In 1994, Gwynn lost his father, a man with whom he’d shared every moment of his career.

“The worst day of my life,” Gwynn says, remembering.

Gwynn batted .394.

The ability to hit despite pain - emotional and physical - has been largely overlooked by those who see Gwynn’s career average of .339. It shouldn’t be, because it has been as impressive a list of injuries as any in the game.

Gwynn’s rookie year he fractured a wrist and batted .309. Since then, he has undergone surgeries to his hand, his feet, a frayed Achilles tendon, his knees. He has fractured fingers and toes, sprained a wrist and had lymph nodes surgically removed.
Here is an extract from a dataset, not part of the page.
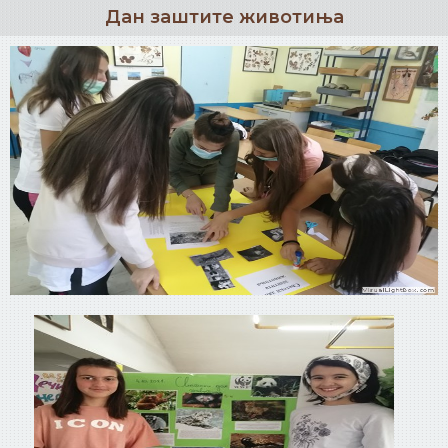
Дан заштите животиња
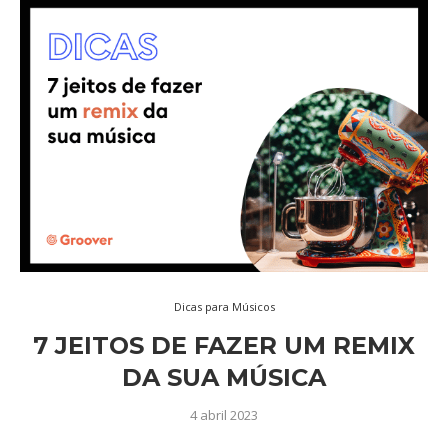
Dicas para Músicos
7 JEITOS DE FAZER UM REMIX
DA SUA MÚSICA
4 abril 2023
During that run, he has never batted less than .300 for a season.

A 12-time All-Star. Five Gold Gloves. Seven batting titles.

Gwynn is a happily married father of two children, unerringly attentive to his friends and teammates, constantly smiling and chatting with fans.

And yet, he says, his major league career seems marked by the achievement not yet accomplished - hitting .400 for a full season.

“In my lifetime, two men made a run at .400 - George Brett and Rod Carew - and I’ve talked to both of them about it,” Gwynn said. “I’ve played this game for 15 years and never done it.

“Just looking at what it takes is spooky. I don’t walk a lot, so I get more at-bats. You go 2-for-5 for 10 days, then 0-for-5, and you need a four-hit game just to get back to .400. Translate that over a full season. Every time you go hitless in a game, it means you’re four or five hits off the pace.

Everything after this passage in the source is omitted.